As always, irresponsible and unethical business practices were preceded by a regulatory rollback. In the case of credit cards, the U.S. Supreme Court started it with a 1978 ruling that allowed banks to override state usury laws and offer whatever rate was allowed in the bank’s home state. (This is why so many banks’ credit-card operations are now in South Dakota.) In 1996, the court cleared the way for even higher fees.
With no adequate regulatory regime to replace what had been lost, an increasingly sophisticated industry transformed the market from a convenience product to, in the phrase of Demos, a nonprofit New York-based research group, the American family’s “plastic safety net.” And the safety net proved a costly one:
• Americans’ credit-card debt now stands at $900 billion, up 9,000 percent from $10 billion in 1968, adjusted for inflation.
• It rose by a third in the five years ended in 2006, even during a housing and stock market boom, and as consumers shifted card debt to home-equity lines.
• Low and middle-income Americans average $8,650 in credit-card debt.
• The percentage of families that pay more than 10 percent of their income on credit-card payments rose to 23 percent in 2004, from 13.5 percent in 1989.
What’s more, as Harvard’s Elizabeth Warren documents, struggling borrowers have become the industry’s bread and butter. More than 75 percent of credit-card profits come from people who make minimum monthly payments. It is not too much to say that creating more such strugglers has now become a common industry goal.
The nontraditional journalistic sources, I believe, did a better job than their mainstream counterparts of documenting the havoc all of this wreaked on the balance sheets of lower- and middle-income families. These sources emphasize that:
• Bankruptcies tripled between 1989 and 2004, to 1.8 million.
• For the first time in 2004, more people went bankrupt than were divorced or were diagnosed with cancer or graduated from college.
• For every household that files for bankruptcy, another ten would have benefited economically from doing so.
The financial press, I would suggest, did not rise to the journalistic challenge presented by this radical shift. Focused on traditional earnings and marketing stories, it didn’t really ask how it was that retail banking, of all things, the maturest of mature industries, had become a phenomenal driver of earnings growth and share price performance. Instead, it stuck to the script:
KEN CHENAULT RESHUFFLES HIS CARDS Bye-bye, financial-advisors division. Hello, supercharged credit card business! That’s what American Express’s CEO is saying. Here’s how he’s planning to make it happen.”
(Fortune, April 18, 2005)
IN THIS CORNER! The Contender— Jamie Dimon—The New CEO of J.P. Morgan Chase Taking a Shot at the Title of World’s Most Important Banker and Trying to Whip a Sprawling Financial Conglomerate into Shape.
(Fortune, April 3, 2006)
REWIRING CHUCK PRINCE Citi’s chief hasn’t just stepped out of Sandy Weill’s shadow—he’s stepped out of his own to make himself into a leader with vision.

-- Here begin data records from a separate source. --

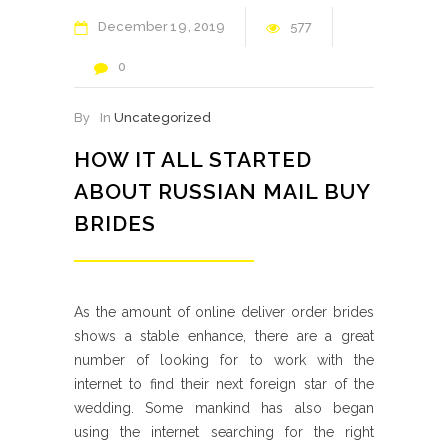
December
19
2019
577
0
By
In
Uncategorized
HOW IT ALL STARTED
ABOUT RUSSIAN MAIL BUY
BRIDES
As the amount of online deliver order brides
shows a stable enhance, there are a great
number of looking for to work with the
internet to find their next foreign star of the
wedding. Some mankind has also began
using the internet searching for the right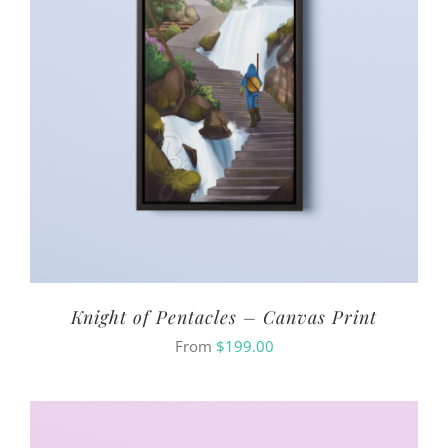
Knight of Pentacles – Canvas Print
From
$
199.00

(Business Week, February 20, 2006)
These lengthy stories don’t even wave at the idea that these leaders are presiding over a sea change in the marketplace. Where readers needed simple muckraking, the business press offered hypersophistication:
LOSS OF BALANCE Credit-Card Issuers’ Problem—People are Paying Their Bills. As Users Juggle Their Debts, Revenues to Banks Fall; the Home Equity Effect—Ms. Bode Seeks a Fresh Start.
(The Wall Street Journal, May 25, 2006)
Or “whaddya know” marketing stories:
BRANCHING OUT Citigroup Courts A New Clientele—Mexican Workers. Once Focused on the Ultrarich, It Now Eyes the ‘Unbanked’; Overcoming Fear of Debt—Competing With Loan Sharks.
(The Wall Street Journal, July 27, 2004)
Or, more corporate strategy stories, like this one last October in Forbes:
Credit card losses surged 43% to $2.1 billion from the year before. Still, this is a profitable business. Credit card gross profit (interest income less interest cost) was $4 billion in the second quarter.
Readers, $4 billion for a single quarter’s profits (even before taxes) for a single unit of a single bank, coming after a surge in losses, is a staggering sum. It’s what all of McDonald’s earned pre-tax in its most recent year. It could buy Forbes’s parent many times over. Business reporters—experts at seeing stories behind numbers—too often passed along figures like this without asking how they were earned.